A sucessão presidencial é o momento de crise no regime democrático. Pode durar alguns dias, ou demorar meses, mas crise acontece. O presidente Lula anunciou no início deste ano que o período eleitoral estava começando. Com esta decisão chamou a crise para si e a alojou no Palácio do Planalto. Os condimentos estão todos lá: uma reforma ministerial que não anda, deputado que recusa o cargo de ministro e, para temperar, uma brutal crise de corrupção no INSS, instituição que comanda o destino de milhões de pessoas necessitadas de apoio por idade ou necessidade médica. O desastre está na porta. E o presidente já superou eventuais dúvidas: ele é candidatíssimo à Presidência da República.
A sucessão presidencial, no caso atual, indica também uma sucessão geracional. Ninguém mais fala da Nova República, que se instalou depois da Assembleia Constituinte. As principais realizações foram positivas. Acabou a hiperinflação, ocorreu razoável abertura de sua economia, privatizou o que foi possível, criou agências governamentais e ainda conseguiu chegar a uma lei de responsabilidade fiscal. Foram providências importantes, mas que se já se perderam na memória popular. As pessoas olham para frente. A juventude tem seus próprios projetos.

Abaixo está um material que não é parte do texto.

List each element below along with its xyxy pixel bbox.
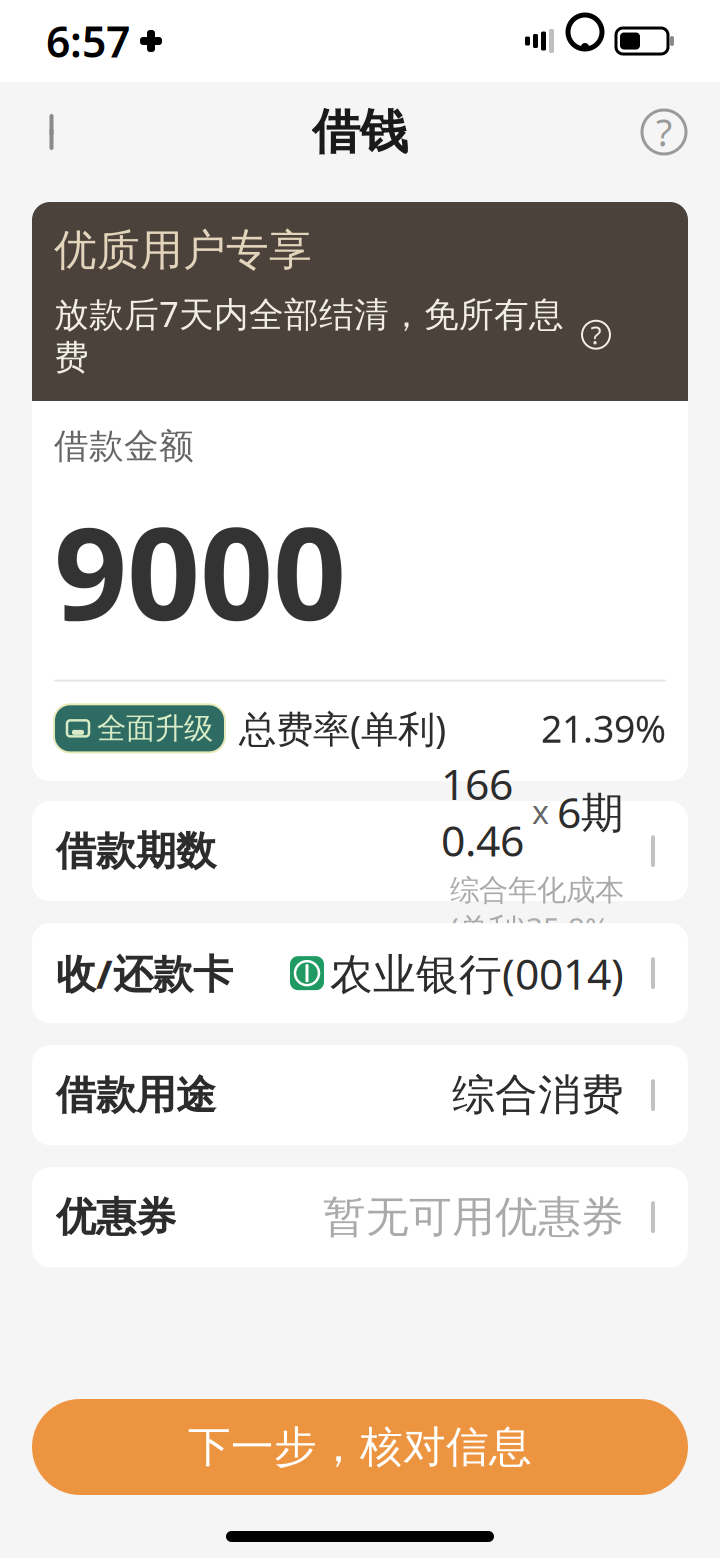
button[interactable]: 帮助 — [628, 96, 700, 168]
staticText: 6期 — [557, 783, 624, 840]
staticText: x — [532, 790, 549, 833]
staticText: 放款后7天内全部结清，免所有息费 — [54, 290, 564, 379]
staticText: 收/还款卡 — [56, 947, 233, 1000]
staticText: 借款期数 — [56, 827, 216, 876]
staticText: 9000 — [54, 486, 346, 656]
button[interactable]: 借款用途 — [32, 1045, 688, 1145]
staticText: 借款金额 — [54, 425, 194, 468]
staticText: 暂无可用优惠券 — [323, 1191, 624, 1243]
staticText: 21.39% — [541, 704, 666, 753]
staticText: 优惠券 — [56, 1193, 176, 1242]
staticText: 综合年化成本(单利)35.8% — [450, 872, 624, 947]
staticText: 6:57 — [46, 13, 130, 69]
staticText: 借款用途 — [56, 1071, 216, 1120]
staticText: 总费率(单利) — [239, 704, 446, 753]
staticText: 下一步，核对信息 — [188, 1421, 532, 1473]
staticText: 优质用户专享 — [54, 224, 312, 276]
button[interactable]: 优惠券 — [32, 1167, 688, 1267]
button[interactable]: 返回 — [20, 96, 92, 168]
staticText: ? — [590, 318, 602, 352]
staticText: 借钱 — [312, 102, 408, 162]
staticText: 全面升级 — [97, 710, 213, 746]
staticText: 综合消费 — [452, 1069, 624, 1121]
staticText: ? — [656, 107, 672, 157]
button[interactable]: 下一步，核对信息 — [32, 1399, 688, 1495]
button[interactable]: 借款期数 — [32, 801, 688, 901]
button[interactable]: 收/还款卡 — [32, 923, 688, 1023]
staticText: 1660.46 — [441, 755, 524, 868]
button[interactable]: 息费说明 — [578, 317, 614, 353]
staticText: 农业银行(0014) — [330, 945, 624, 1002]
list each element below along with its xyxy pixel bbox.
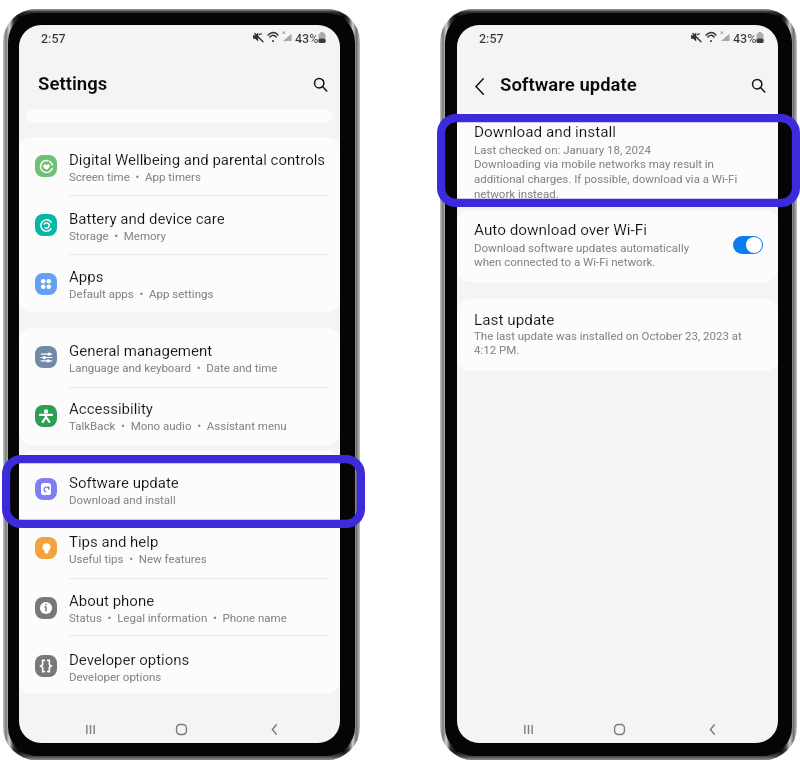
button[interactable]: Developer options xyxy=(19,636,340,694)
button[interactable]: Accessibility xyxy=(19,388,340,445)
staticText: Download software updates automatically … xyxy=(474,241,704,269)
staticText: Battery and device care xyxy=(69,210,225,228)
staticText: 2:57 xyxy=(41,31,66,46)
button[interactable]: Tips and help xyxy=(19,524,340,579)
button[interactable]: Download and install xyxy=(457,112,778,202)
staticText: Storage • Memory xyxy=(69,229,167,242)
staticText: Default apps • App settings xyxy=(69,287,214,300)
staticText: 43% xyxy=(733,31,757,46)
button[interactable]: Search xyxy=(304,68,336,100)
staticText: Apps xyxy=(69,268,104,286)
staticText: Screen time • App timers xyxy=(69,170,201,183)
button[interactable]: Auto download over Wi-Fi xyxy=(457,210,778,282)
staticText: The last update was installed on October… xyxy=(474,329,756,357)
staticText: Software update xyxy=(500,74,637,96)
staticText: Settings xyxy=(38,73,108,95)
staticText: Software update xyxy=(69,474,179,492)
button[interactable]: Apps xyxy=(19,255,340,312)
staticText: Accessibility xyxy=(69,400,153,418)
staticText: 43% xyxy=(295,31,319,46)
staticText: Last update xyxy=(474,311,555,329)
staticText: TalkBack • Mono audio • Assistant menu xyxy=(69,419,287,432)
button[interactable]: Recents xyxy=(515,716,541,742)
staticText: 2:57 xyxy=(479,31,504,46)
button[interactable]: Recents xyxy=(77,716,103,742)
button[interactable]: Home xyxy=(606,716,632,742)
button[interactable]: Back xyxy=(261,716,287,742)
button[interactable]: About phone xyxy=(19,579,340,636)
staticText: Developer options xyxy=(69,651,190,669)
staticText: Language and keyboard • Date and time xyxy=(69,361,278,374)
staticText: Auto download over Wi-Fi xyxy=(474,221,647,239)
button[interactable]: General management xyxy=(19,328,340,388)
staticText: Last checked on: January 18, 2024 Downlo… xyxy=(474,143,756,201)
button[interactable]: Battery and device care xyxy=(19,196,340,255)
staticText: General management xyxy=(69,342,213,360)
staticText: Download and install xyxy=(69,493,176,506)
button[interactable]: Last update xyxy=(457,299,778,371)
button[interactable]: Auto download over Wi-Fi toggle xyxy=(733,236,763,254)
button[interactable]: Back xyxy=(463,70,495,102)
staticText: Download and install xyxy=(474,123,616,141)
button[interactable]: Digital Wellbeing and parental controls xyxy=(19,137,340,196)
button[interactable]: Home xyxy=(168,716,194,742)
staticText: Useful tips • New features xyxy=(69,552,207,565)
staticText: Tips and help xyxy=(69,533,159,551)
staticText: Developer options xyxy=(69,670,162,683)
button[interactable]: Search xyxy=(742,69,774,101)
staticText: Digital Wellbeing and parental controls xyxy=(69,151,326,169)
button[interactable]: Software update xyxy=(19,451,340,524)
button[interactable]: Back xyxy=(699,716,725,742)
staticText: Status • Legal information • Phone name xyxy=(69,611,287,624)
staticText: About phone xyxy=(69,592,155,610)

O Partido dos Trabalhadores está vivendo o processo de substituição de seu comando. As correntes que disputam o poder estão se devorando entre si, mas há a noção de que o PT também perdeu o bonde da história. Já não tem influência na Igreja Católica, depois que os principais líderes religiosos de tendência esquerdista foram afastados. O impressionante crescimento das religiões neopentecostais ocorre longe do trabalhismo, dentro de regras próprias. Os novos empregos não precisam de sindicatos, nem de organizações formais. Ao contrário, buscam autonomia e pretendem ter independência para criar empresas quando e como quiserem. Podem trabalhar em qualquer lugar, sem patrão. A internet permite este luxo. É comum encontrar quem trabalhe em casa ou até na beira da praia.
Os assuntos vão se misturando. O sistema político brasileiro é uma fábrica de crises, independentemente da sucessão presidencial. O presidente Lula foi eleito por estreita margem de votos por uma coligação do centro para a esquerda. Este desenho político não corresponde ao jogo de forças no Congresso, onde o governo é minoritário. A solução foi entregar mais verbas aos deputados e senadores para que o governo possa governar. Isto é, dentro do pequeno espaço que o sistema oferece. A crise política é a constante na política brasileira, que não é mais agravada porque os parlamentares estão mais preocupados em garantir suas verbas que discutir os rumos do país. Ou seja, o país cresce enquanto os políticos estão ocupados com outros afazeres.
Acontece então que o governo federal não quer ou não consegue ter metas. Há um plano de ação que simplesmente relaciona obras que já estavam planejadas. Não há ação política no sentido de agregar novas áreas da economia nacional. A visita do presidente do Chile, Gabriel Boric, semana passada, abriu uma discreta possibilidade porque o governo Trump está criando problemas no Panamá com objetivo de dominar o canal. Sem ele, o trânsito de navios volta a ser realizado pelo sul do continente, através do estreito de Magalhães ou da passagem de Drake. A alternativa é construir uma ligação eficiente entre os portos do Atlântico, brasileiros, e os do Pacífico, chilenos. Estrada de ferro ou de rodagem. Já existe a ligação rodoviária pelo Acre, via Assis Brasil, mas é muito distante dos principais centros produtores.
E o governo não sabe o que fazer com a Amazônia. Seria um belo projeto reunir as melhores cabeças do Brasil na questão ambiental e enfrentar o problema da selva Amazônia, que deve ser preservada, mas não pode permanecer intocada para que os gringos venham fotografar macaco e jacaré. E o mundo do crime faça dos grandes rios as avenidas para escoar droga. Os chineses, sempre atentos, inauguraram uma linha de transporte marítimo ligando o porto de Santana, no Amapá aos principais portos de seu país.
Na falta de ideias modernas, o governo se contenta em ser uma administração mediana, sem grandes projetos, capaz apenas de anunciar ações populistas para garantir votos na próxima eleição. Os jovens vão mudar este cenário. Outras ideias vão prevalecer. Ninguém poderia imaginar que a União Soviética, aquele colosso, fosse desabar de um dia para outro. Aconteceu. Nem que os Estados Unidos admitiriam ser ultrapassados pelos chineses, comunistas. O novo cenário está diante de todos nós com clareza capaz de ferir até olhos menos sensíveis. O Brasil também vai mudar.